軍隊の職種を考えて見ましょう。陸海空軍、海兵隊やミサイル軍など格別の細かい職種はあるものの、軍隊に共通する職種の主な例として以下のものがあります。(単語の意味としては別の意味で使用される場合もありますが、一例として区分しています。)
・兵科…実際に戦闘を担当する職種です。部隊で言えば歩兵部隊や砲兵隊などの戦闘員です。
・主計科…会社で言えば総務課や経理課などの間接部門に当たります。
・医科(衛生科)…軍医や衛生兵です。
つまり、それぞれの任務に応じた訓練がなされているわけです。個々の軍人の役割を書き出せばきりがないくらいの細かさがありますが、それは、軍隊が自己完結型の組織であり続けるためだと言えます。つまり、任務を遂行するうえで、他の組織の助けを借りずに自分たちだけで行動できることが求められています。
自己完結型組織としての軍隊とは
軍隊における自己完結とは、ざっくりと以下のようなものです。
・軍人の人事管理が自前で出来る
・食料の調達が自前で出来る
・傷病兵の治療が自前で出来る
・軍人の輸送が自前で出来る
・物資の調達が自前で出来る
・戦闘が自前で出来る
・作戦行動に欠かせない企画立案と通信連絡が自前で出来る
・これらに必要な資源エネルギー供給やインフラの整備が自前で出来る
少なくとも、これくらいのことが自前で出来なければ、国防を担う組織として活躍することが出来ません。ただ、要素によっては程度問題でもあります。例えば、食料の調達の場合、何をもって自前と判断するかの問題があります。ある種の外国軍隊のように、農作業から自分たちで行うことが自前であり、民間の作物を買い入れることを自前とは言わないとするなら、自前で出来る軍隊は限られるでしょう。
また、燃料の精製や発電所の運用までを自前の条件とするならば、軍事国家と呼ぶべきレベルの国になってしまいます。

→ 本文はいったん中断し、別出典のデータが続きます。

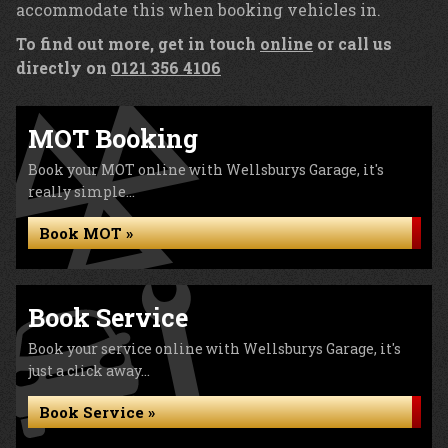
accommodate this when booking vehicles in.
To find out more, get in touch
online
or call us
directly on
0121 356 4106
MOT Booking
Book your MOT online with Wellsburys Garage, it's
really simple...
Book MOT »
Book Service
Book your service online with Wellsburys Garage, it's
just a click away...
Book Service »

ちなみに、軍隊の自己完結性を現場のレベルで見ることができるのが、原子力潜水艦や原子力航空母艦だと言えるでしょう。多少簡素化した自己完結かも知れませんが、長期間に及ぶ作戦行動を無補給で行える点で自己完結と呼べます。現代の空母は護衛艦艇とチームで行動するものの、アメリカの原子力空母そのものはひとつの街のような規模になっています。

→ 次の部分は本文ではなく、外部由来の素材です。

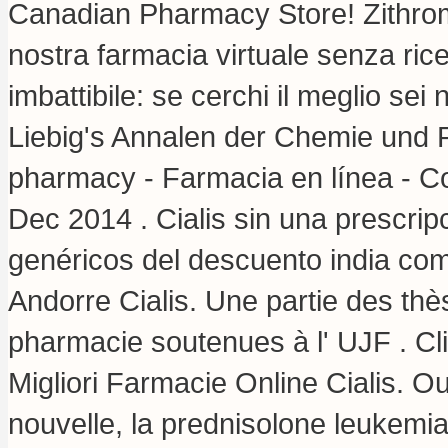
Canadian Pharmacy Store! Zithro
nostra farmacia virtuale senza ricet
imbattibile: se cerchi il meglio se
Liebig's Annalen der Chemie und
pharmacy - Farmacia en línea - Co
Dec 2014 . Cialis sin una prescrip
genéricos del descuento india co
Andorre Cialis. Une partie des th
pharmacie soutenues à l' UJF . Cl
Migliori Farmacie Online Cialis. Oui
nouvelle, la prednisolone leukemi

最後に、軍隊は戦うだけが任務ではないという意味には、戦わないために存在するのが軍隊であるとの意義深さもあります。戦う時のために行っている訓練が、イコール敵に戦いを思いとどまらせるための訓練でもあるのです。戦争になった時点で国と国民に被害損害が発生します。もちろん、軍隊と軍人にもです。
「最も戦争を避けたいと願っているのが軍人である」
これが、”普通の国”の軍隊であり軍人でしょう。